You have control over everything. The most important pro when building your own data logging solution is that you have total and absolute control over all aspects of it. If you want to support some type of sensors or have your data stored a certain way, there is nothing preventing you from doing this except your own skills and imagination. If you want to support an obscure messaging protocol, wireless transmission system, etc, it is all up to you. You won’t be limited by the management decisions of an external company and you will be able to build a system that perfectly caters to your needs.

Plant Monitoring System
A simple plant monitoring custom built system. Read more here.

You will be able to leverage low-cost hardware. When building your own system you will be able to get all the parts yourself. This means you will be able to substantially reduce costs. Of course, you’re incurring the important cost of your time but the hardware itself will be low cost and once you implement the basic setup you will be able to connect new rooms and build new logging stations for a fraction of the cost of buying one commercially.

Take advantage of new hardware quickly. As new technologies for monitoring environmental variables are invented or the desire to control new variables comes into play, your ability to fully control your setup will allow you to take advantage of new hardware that comes into the scene while companies will usually be very slow to respond to such changes.

A much deeper understanding. When you build all the monitoring setup yourself, you will create a lot of understanding about how the sensors work, how each one of them is calibrated, how data is transmitted, stored, etc. If you build your own monitoring setup you will gain a much deeper understanding than somebody who just buys an off-the-shelf product.

No need for patchwork approaches. When you decide to get a commercial solution for data logging, one of the issues that comes along is that you will get the setup from a company that supports some types of sensors but you will often face challenges if you want a sensor outside this offering. This will usually mean buying a setup that includes that sensor from a completely different company, measuring some variables with one system and some others with another system.

Cons

No one to support it. The biggest drawback of building things yourself – or hiring someone to build a custom system for you – is that you will have no one to help you debug your system when things go wrong. You will also have limited ability to delegate this work, as your highly custom system will demand somebody with a high level of skill to become familiar with it and operate it with the same level of proficiency as you do. A custom solution means all of this responsibility will fall on the shoulders of those who developed the system.

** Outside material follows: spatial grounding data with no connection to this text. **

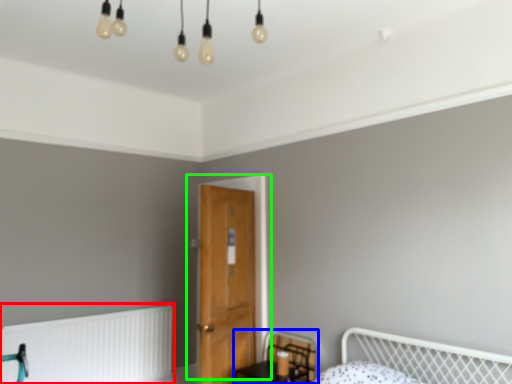 Question: Which object is the farthest from radiator (highlighted by a red box)? Choose among these: swivel chair (highlighted by a blue box) or door (highlighted by a green box).

Choices:
 (A) swivel chair
 (B) door

Answer: (B) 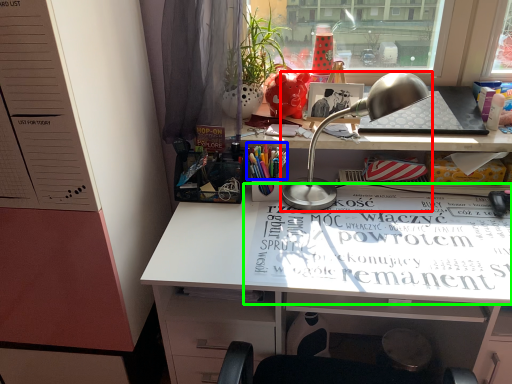 Question: Considering the real-world distances, which object is farthest from lamp (highlighted by a red box)? stationery (highlighted by a blue box) or magazine (highlighted by a green box)?

Choices:
 (A) stationery
 (B) magazine

Answer: (B)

Nano 33 IoT + EC/pH/ORP + WebAPK
A custom built data logging system to read EC/pH/ORP. Read more here.

Limited by your knowledge. Although it is true that you will get a pretty deep understanding of the things you decide to incorporate into your system, you will also be very limited in the design and implementation of your system because of your particular limitations as an individual. A big company that develops a data logging system will have dozens of people working on it, and all of their experience will go into the decisions that were made in the sensor and software implementations. This can mean better sensor choices are made, more robust communication protocols are used, etc.

Not built for sharing. Custom-built systems usually have the problem that they are built with poor documentation. Sharing is normally not the priority and people will prefer to build “fast and dirty” in order to get things done. This means that the code is usually poorly commented and of a lower quality than what you get from a product that comes from a business. Although some people who build custom software that they intend to release as open-source implementations will often go to great lengths to provide great code quality this is rarely the case when the intention is not to make everything open source.

Big overhauls are a big problem. Since your custom building efforts will usually rely on one or two individuals, bad decisions that are made at the beginning of a project will carry a big toll during the entire life of the system. Poor decisions will be hard to overcome, as a lot of work will be needed to overhaul these “built from scratch” systemA big business with large teams will make fewer poor decision and those mistakes will be found out and fixed faster.

Messy hardware that often breaks easily. Due to the fact that people who build DIY implementations will go for rapid prototyping and functionality over robustness, sensor and data logging setups built in this manner will usually lack the roughness of commercial implementations. While a business dedicated to data logging wants to build systems with adequate sensor housing, and durability for transport, with customer satisfaction in mind, a person who builds this for him or herself might be ok with having a lot of exposed boards and cables. Overall DIY setups are therefore less robust, more likely to break, and more likely to suffer from electrical issues like poorly grounded circuitry.

Hopefully, the above pros and cons give you a useful idea of what you’re gaining and losing when you decide to build your own custom-built data logging system for hydroponics. While you will usually get much more flexible, lower cost, cohesive and personalized setups from custom building, this will usually come at the cost of higher support costs in time, lower reliability, lower build quality, and compromises in quality depending on where your strengths as a builder/coder are. For small setups, it is usually a no-brainer to go with a custom setup – because of how much you learn from doing this and how much you can experiment – while for larger setups careful consideration of the above cons is important.